The gambling industry in the UK is still going through a thorough review, with lawmakers calling for changes that will ensure better regulation of gambling in the UK and protect vulnerable individuals. Last week, however, it became clear that some of the most vigorous measures might be shelved, helping British bookmakers to avoid strict affordability checks.
In the meantime, a campaign against gambling sponsorships in football gained Forest Green Rovers’ support. Along with the charity program Big Step, the football club called for a ban on any sponsorships and advertising deals that promote gambling in football.
Affordability Checks Fold as Broader Gambling Act Review
As the review of the 2005 Gambling Act is ongoing, one of the strictest measures that were proposed required punters who bet over £100 in a month to go through vigorous affordability checks. This was easily one of the most stringent measures that would have drastically changed the gambling scene in the UK.
Many betting companies criticised the harsh affordability checks, warning that this might push many punters to unregulated and unlicensed bookmakers. As the Department of Digital, Media, Culture and Sport (DCMS) took charge of the review of the gambling laws, however, there were reports of affordability checks being eased or completely shelved.
After the crash of Football Index, the UK Gambling Commission was heavily criticised for the way it was regulating the platform. This is why the DCMS decided to take full control over the review of the Gambling Act and change the duties of the regulatory body.
It came as no surprise that many sportsbook operators were against the harsh affordability checks. Due to the lockdowns during the Covid-19 pandemic, British racing experienced losses of £250 million. If stringent measures are adopted, some estimates show that the sport can suffer even bigger losses of around £60 million.
While the revision of the Gambling Act is continuing, the Gambling Commission ensured that it will go on with the review of the 13,000 responses to the Commission’s consultation. The regulator also announced it will soon publish an update on the future measures it will take to help the regulation of the gambling industry and the review of gambling laws.
Football Clubs Against the Sponsorships with Gambling Companies
Another part of the ongoing review of the 2005 Gambling Act is the discussion about a potential ban of gambling sponsorships in football. Forest Green Rovers also joined the campaign aiming to end gambling advertisements in football, becoming the first professional football club to support the cause.
The so-called Big Step campaign is part of the Gambling with Lives charity that works towards the protection of vulnerable individuals affected by gambling-related harms. Forest Green Rovers has joined forces with Big Step to ban shirt sponsorships, social media advertisements, and any other offers used to promote gambling operators in football.

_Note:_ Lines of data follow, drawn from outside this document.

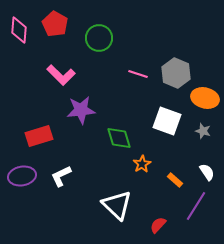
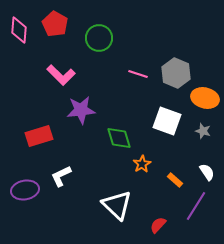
purple ellipse: moved 3 px right, 14 px down
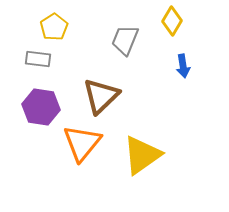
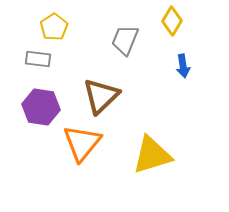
yellow triangle: moved 10 px right; rotated 18 degrees clockwise
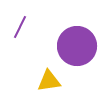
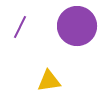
purple circle: moved 20 px up
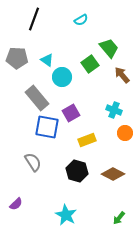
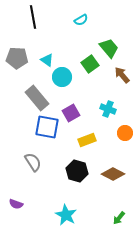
black line: moved 1 px left, 2 px up; rotated 30 degrees counterclockwise
cyan cross: moved 6 px left, 1 px up
purple semicircle: rotated 64 degrees clockwise
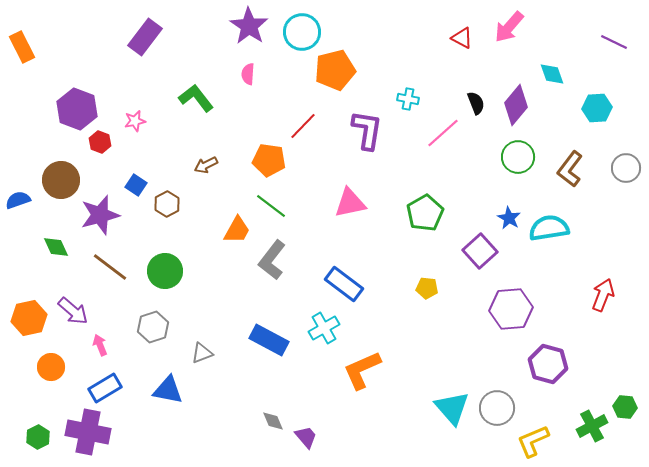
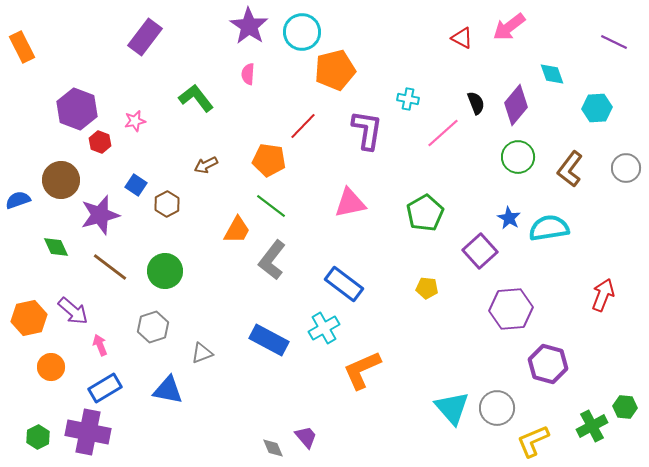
pink arrow at (509, 27): rotated 12 degrees clockwise
gray diamond at (273, 421): moved 27 px down
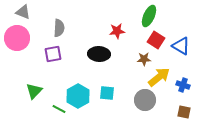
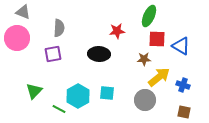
red square: moved 1 px right, 1 px up; rotated 30 degrees counterclockwise
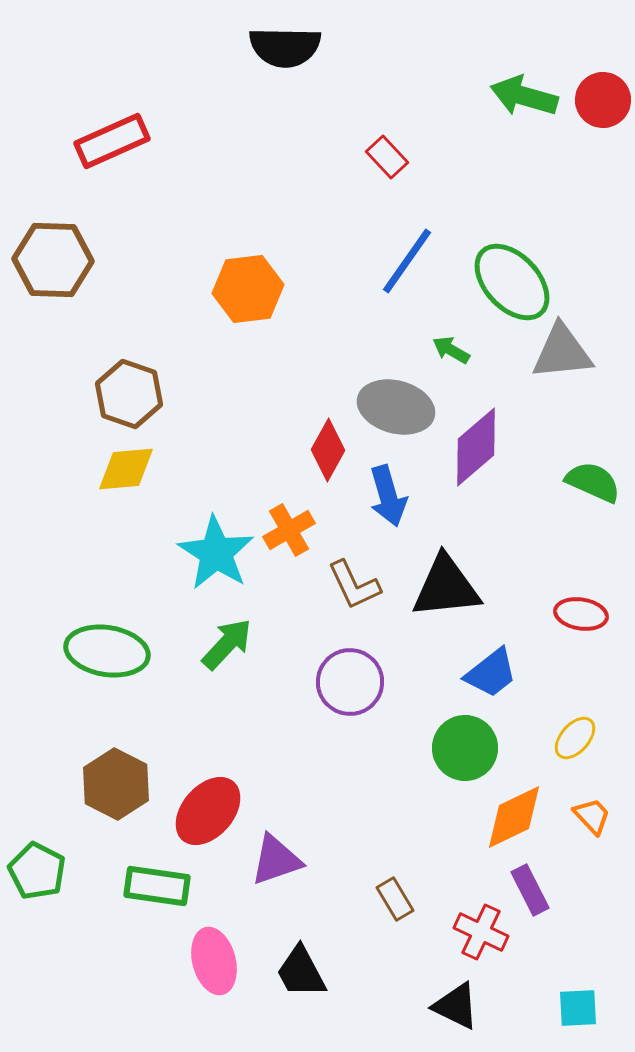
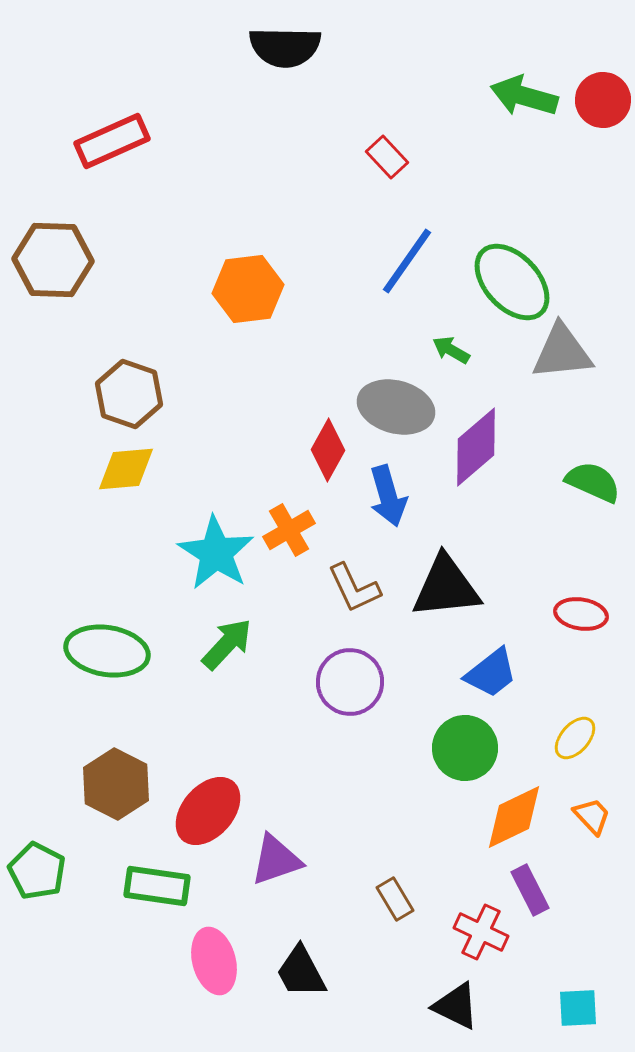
brown L-shape at (354, 585): moved 3 px down
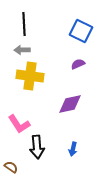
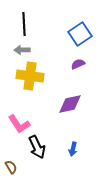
blue square: moved 1 px left, 3 px down; rotated 30 degrees clockwise
black arrow: rotated 20 degrees counterclockwise
brown semicircle: rotated 24 degrees clockwise
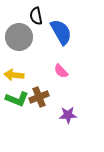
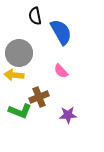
black semicircle: moved 1 px left
gray circle: moved 16 px down
green L-shape: moved 3 px right, 12 px down
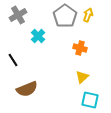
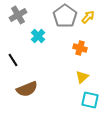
yellow arrow: moved 2 px down; rotated 24 degrees clockwise
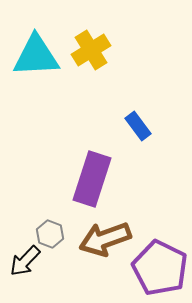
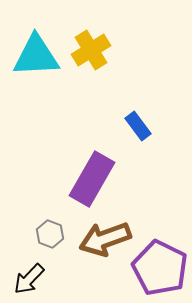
purple rectangle: rotated 12 degrees clockwise
black arrow: moved 4 px right, 18 px down
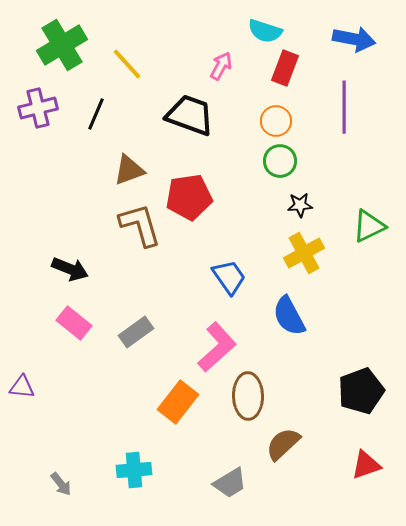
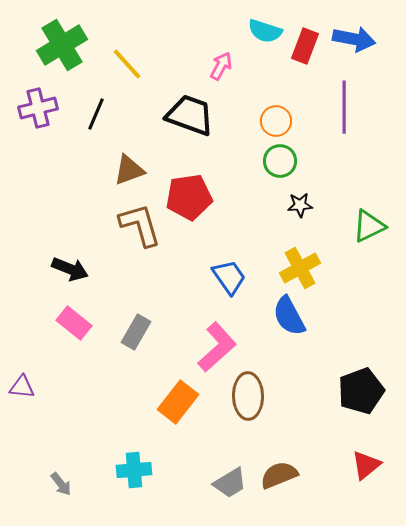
red rectangle: moved 20 px right, 22 px up
yellow cross: moved 4 px left, 15 px down
gray rectangle: rotated 24 degrees counterclockwise
brown semicircle: moved 4 px left, 31 px down; rotated 21 degrees clockwise
red triangle: rotated 20 degrees counterclockwise
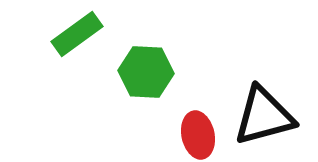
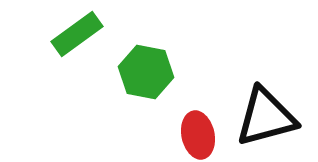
green hexagon: rotated 8 degrees clockwise
black triangle: moved 2 px right, 1 px down
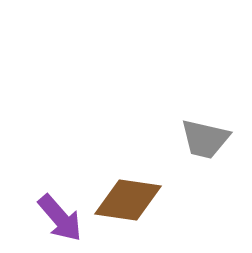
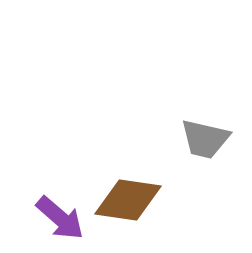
purple arrow: rotated 8 degrees counterclockwise
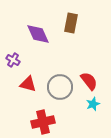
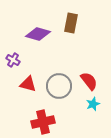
purple diamond: rotated 50 degrees counterclockwise
gray circle: moved 1 px left, 1 px up
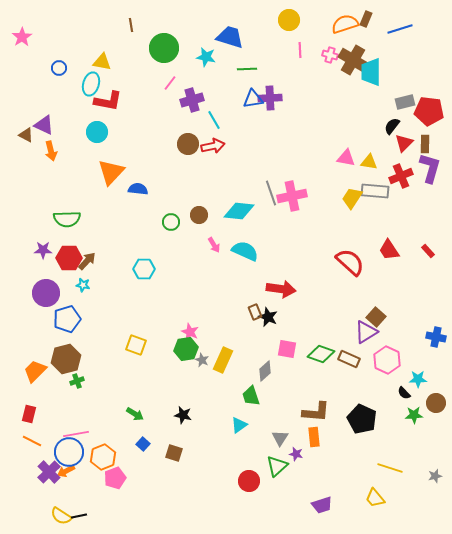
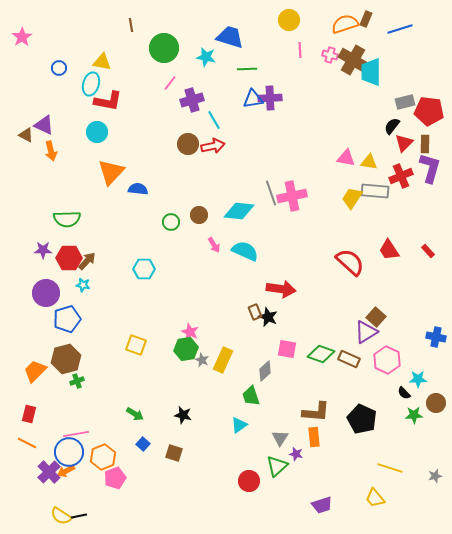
orange line at (32, 441): moved 5 px left, 2 px down
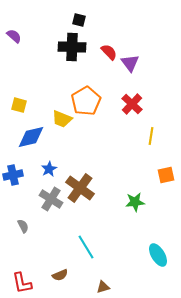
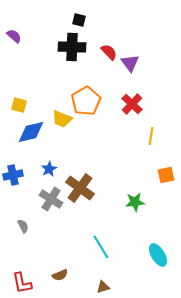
blue diamond: moved 5 px up
cyan line: moved 15 px right
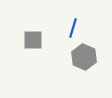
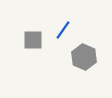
blue line: moved 10 px left, 2 px down; rotated 18 degrees clockwise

Dale Vince, the owner of Forest Green Rovers, expressed his displeasure with how football is overwhelmed by gambling advertisements and he no longer finds any entertainment value in watching a football match. Those supporting the Big Step campaign believe that gambling sponsorships are not protecting the integrity of the game and take advantage of football fans.
While some support the end of gambling sponsorships, however, there are also some opposing the ban. The English Football League (EFL) fears that putting an end to gambling sponsorships will be harmful to the sport, causing even bigger losses after those that incur during the pandemic. In one of his statements, the EFL chairman Rick Parry presented estimates about possible losses of £40 million if gambling sponsorships are put to an end.
Gambling sponsorships are very common across football clubs in the UK, with eight out of a total of 20 Premier League teams wearing shirts sponsored by gambling companies. Ten out of 24 Championship clubs are also involved in gambling sponsorships, wearing shirts with logos of betting operators.
In reality, shirts are just one example of gambling sponsorships in football as many teams are also using their social media accounts to promote betting companies. Viewers can also easily spot different gambling advertisements during matches across the football pitch. It is also worth mentioning that the EFL is sponsored by the major British gambling company Sky Bet.
The Big Step campaign aims to ban any gambling-related sponsorships in football, ensuring a safer way to enjoy the sport without being overwhelmed by gambling advertisements. The founder of the campaign James Grimes believes that the gambling laws in the UK are outdated and need to be revised to ensure a safer gambling environment.